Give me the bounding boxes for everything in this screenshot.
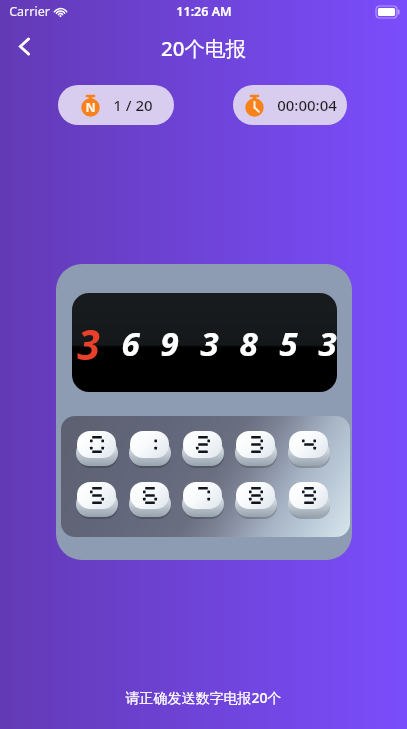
button[interactable] [236, 482, 275, 509]
button[interactable] [289, 482, 328, 509]
button[interactable] [77, 482, 116, 509]
staticText: 1 / 20 [113, 95, 153, 115]
staticText: 3 [77, 316, 100, 372]
button[interactable] [183, 482, 222, 509]
button[interactable] [130, 431, 169, 458]
button[interactable] [183, 431, 222, 458]
staticText: 6 [121, 321, 140, 366]
button[interactable] [130, 482, 169, 509]
button[interactable]: Back [6, 28, 42, 64]
staticText: N [85, 99, 96, 116]
staticText: 3 [200, 321, 219, 366]
staticText: 20个电报 [161, 34, 246, 62]
button[interactable] [236, 431, 275, 458]
staticText: 请正确发送数字电报20个 [125, 688, 282, 707]
staticText: 5 [279, 321, 298, 366]
staticText: Carrier [9, 3, 50, 20]
staticText: 9 [160, 321, 179, 366]
staticText: 8 [239, 321, 258, 366]
button[interactable] [289, 431, 328, 458]
staticText: 3 [318, 321, 337, 366]
staticText: 00:00:04 [277, 95, 337, 115]
button[interactable]: 00:00:04 [233, 85, 347, 125]
button[interactable]: N [58, 85, 174, 125]
button[interactable] [77, 431, 116, 458]
staticText: 11:26 AM [176, 3, 232, 20]
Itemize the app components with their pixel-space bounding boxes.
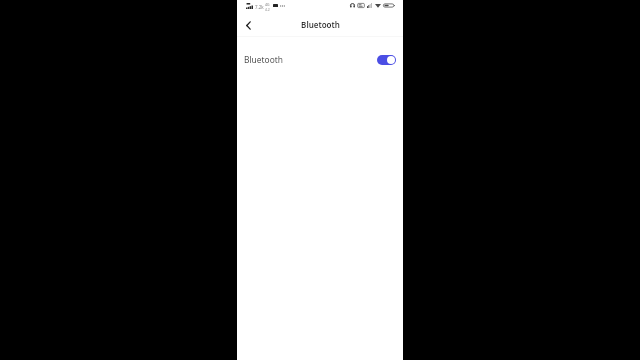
button[interactable]: Bluetooth toggle	[377, 55, 396, 65]
button[interactable]: Bluetooth	[237, 48, 403, 72]
staticText: 4G	[265, 2, 270, 7]
staticText: Bluetooth	[244, 54, 283, 65]
staticText: 7.2k	[255, 4, 264, 10]
button[interactable]: Back	[237, 12, 260, 38]
staticText: Bluetooth	[301, 19, 340, 30]
staticText: 4.2	[265, 7, 270, 12]
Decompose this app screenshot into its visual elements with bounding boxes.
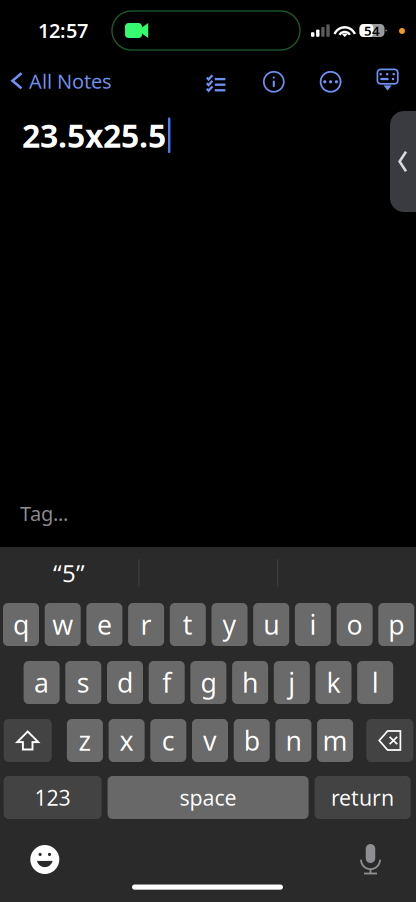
staticText: u [263,607,279,642]
staticText: w [52,607,73,642]
button[interactable]: h [232,661,268,704]
button[interactable]: Checklist [203,69,229,95]
staticText: i [309,607,316,642]
staticText: f [162,665,171,700]
staticText: 123 [35,783,71,812]
button[interactable]: Show note tools [390,111,416,212]
staticText: t [183,607,193,642]
staticText: j [288,665,295,700]
button[interactable]: l [357,661,393,704]
button[interactable]: u [253,603,289,646]
staticText: y [222,607,236,642]
button[interactable]: s [65,661,101,704]
staticText: a [34,665,49,700]
button[interactable]: j [274,661,310,704]
button[interactable]: Hide keyboard [376,68,400,92]
button[interactable]: w [45,603,81,646]
staticText: n [285,723,301,758]
button[interactable]: q [3,603,39,646]
staticText: c [162,723,175,758]
button[interactable]: y [212,603,248,646]
staticText: l [372,665,379,700]
button[interactable]: t [170,603,206,646]
button[interactable]: Note details [262,70,286,94]
staticText: h [242,665,258,700]
button[interactable]: More [319,70,343,94]
button[interactable]: a [24,661,60,704]
button[interactable]: Delete [366,719,413,762]
button[interactable]: i [295,603,331,646]
staticText: 54 [364,22,380,39]
button[interactable]: g [190,661,226,704]
button[interactable]: z [67,719,103,762]
button[interactable]: r [128,603,164,646]
button[interactable]: k [316,661,352,704]
button[interactable]: 123 [4,776,102,819]
staticText: Tag... [20,500,68,527]
staticText: q [13,607,29,642]
staticText: space [180,783,237,812]
button[interactable]: x [109,719,145,762]
staticText: All Notes [29,68,112,94]
button[interactable]: c [150,719,186,762]
staticText: m [323,723,348,758]
staticText: o [347,607,363,642]
staticText: b [244,723,260,758]
button[interactable]: b [234,719,270,762]
staticText: e [97,607,112,642]
staticText: z [78,723,91,758]
button[interactable]: v [192,719,228,762]
staticText: r [141,607,152,642]
staticText: v [203,723,217,758]
button[interactable]: Dictate [360,844,381,874]
button[interactable]: e [86,603,122,646]
staticText: k [326,665,340,700]
staticText: “5” [53,557,85,589]
staticText: s [77,665,90,700]
staticText: x [120,723,134,758]
staticText: g [200,665,216,700]
staticText: p [388,607,404,642]
button[interactable]: f [149,661,185,704]
button[interactable]: space [108,776,309,819]
staticText: d [117,665,133,700]
button[interactable]: d [107,661,143,704]
button[interactable]: o [337,603,373,646]
staticText: 12:57 [38,17,88,44]
button[interactable]: p [378,603,414,646]
button[interactable]: “5” [0,551,138,595]
button[interactable]: return [315,776,411,819]
button[interactable]: Emoji [30,845,59,874]
staticText: return [331,783,394,812]
button[interactable]: n [275,719,311,762]
button[interactable]: Shift [4,719,52,762]
staticText: 23.5x25.5 [22,114,166,156]
button[interactable]: All Notes [8,68,115,94]
button[interactable]: m [317,719,353,762]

— WORK TO COMPLETE —
Set down each entry again exactly as written. Pictures stay out.

— EXERCISE RESULT —
Give me the bounding boxes for everything in this screenshot.
button[interactable] [236, 482, 275, 509]
button[interactable] [289, 482, 328, 509]
button[interactable] [77, 482, 116, 509]
staticText: 1 / 20 [113, 95, 153, 115]
staticText: 3 [77, 316, 100, 372]
button[interactable] [183, 482, 222, 509]
button[interactable] [130, 431, 169, 458]
button[interactable] [183, 431, 222, 458]
staticText: 6 [121, 321, 140, 366]
button[interactable] [130, 482, 169, 509]
button[interactable]: Back [6, 28, 42, 64]
staticText: N [85, 99, 96, 116]
staticText: 3 [200, 321, 219, 366]
staticText: 20个电报 [161, 34, 246, 62]
button[interactable] [236, 431, 275, 458]
staticText: 请正确发送数字电报20个 [125, 688, 282, 707]
staticText: 5 [279, 321, 298, 366]
staticText: Carrier [9, 3, 50, 20]
staticText: 9 [160, 321, 179, 366]
staticText: 8 [239, 321, 258, 366]
button[interactable] [289, 431, 328, 458]
staticText: 3 [318, 321, 337, 366]
staticText: 00:00:04 [277, 95, 337, 115]
button[interactable]: 00:00:04 [233, 85, 347, 125]
button[interactable]: N [58, 85, 174, 125]
button[interactable] [77, 431, 116, 458]
staticText: 11:26 AM [176, 3, 232, 20]
Itemize the app components with their pixel-space bounding boxes.
button[interactable]: Bluetooth toggle	[377, 55, 396, 65]
button[interactable]: Bluetooth	[237, 48, 403, 72]
staticText: 4G	[265, 2, 270, 7]
staticText: Bluetooth	[244, 54, 283, 65]
staticText: 7.2k	[255, 4, 264, 10]
button[interactable]: Back	[237, 12, 260, 38]
staticText: Bluetooth	[301, 19, 340, 30]
staticText: 4.2	[265, 7, 270, 12]
Decompose this app screenshot into its visual elements with bounding boxes.
staticText: u [263,607,279,642]
staticText: w [52,607,73,642]
button[interactable]: h [232,661,268,704]
button[interactable]: Checklist [203,69,229,95]
staticText: i [309,607,316,642]
staticText: f [162,665,171,700]
staticText: 123 [35,783,71,812]
button[interactable]: Show note tools [390,111,416,212]
staticText: t [183,607,193,642]
staticText: j [288,665,295,700]
button[interactable]: l [357,661,393,704]
button[interactable]: u [253,603,289,646]
staticText: y [222,607,236,642]
button[interactable]: s [65,661,101,704]
staticText: a [34,665,49,700]
button[interactable]: j [274,661,310,704]
button[interactable]: Hide keyboard [376,68,400,92]
button[interactable]: w [45,603,81,646]
staticText: n [285,723,301,758]
button[interactable]: q [3,603,39,646]
staticText: c [162,723,175,758]
button[interactable]: y [212,603,248,646]
staticText: l [372,665,379,700]
button[interactable]: t [170,603,206,646]
button[interactable]: Note details [262,70,286,94]
staticText: h [242,665,258,700]
button[interactable]: More [319,70,343,94]
button[interactable]: a [24,661,60,704]
button[interactable]: Delete [366,719,413,762]
button[interactable]: i [295,603,331,646]
staticText: 54 [364,22,380,39]
button[interactable]: g [190,661,226,704]
button[interactable]: z [67,719,103,762]
button[interactable]: r [128,603,164,646]
button[interactable]: k [316,661,352,704]
button[interactable]: 123 [4,776,102,819]
staticText: Tag... [20,500,68,527]
staticText: q [13,607,29,642]
staticText: space [180,783,237,812]
button[interactable]: x [109,719,145,762]
staticText: All Notes [29,68,112,94]
button[interactable]: c [150,719,186,762]
staticText: m [323,723,348,758]
staticText: o [347,607,363,642]
staticText: b [244,723,260,758]
button[interactable]: b [234,719,270,762]
staticText: e [97,607,112,642]
staticText: z [78,723,91,758]
button[interactable]: v [192,719,228,762]
staticText: r [141,607,152,642]
staticText: v [203,723,217,758]
button[interactable]: Dictate [360,844,381,874]
button[interactable]: e [86,603,122,646]
staticText: k [326,665,340,700]
staticText: “5” [53,557,85,589]
staticText: s [77,665,90,700]
staticText: x [120,723,134,758]
staticText: g [200,665,216,700]
staticText: p [388,607,404,642]
button[interactable]: f [149,661,185,704]
button[interactable]: space [108,776,309,819]
staticText: d [117,665,133,700]
button[interactable]: d [107,661,143,704]
button[interactable]: o [337,603,373,646]
staticText: 12:57 [38,17,88,44]
button[interactable]: p [378,603,414,646]
button[interactable]: “5” [0,551,138,595]
button[interactable]: return [315,776,411,819]
button[interactable]: Emoji [30,845,59,874]
staticText: return [331,783,394,812]
button[interactable]: n [275,719,311,762]
button[interactable]: Shift [4,719,52,762]
staticText: 23.5x25.5 [22,114,166,156]
button[interactable]: All Notes [8,68,115,94]
button[interactable]: m [317,719,353,762]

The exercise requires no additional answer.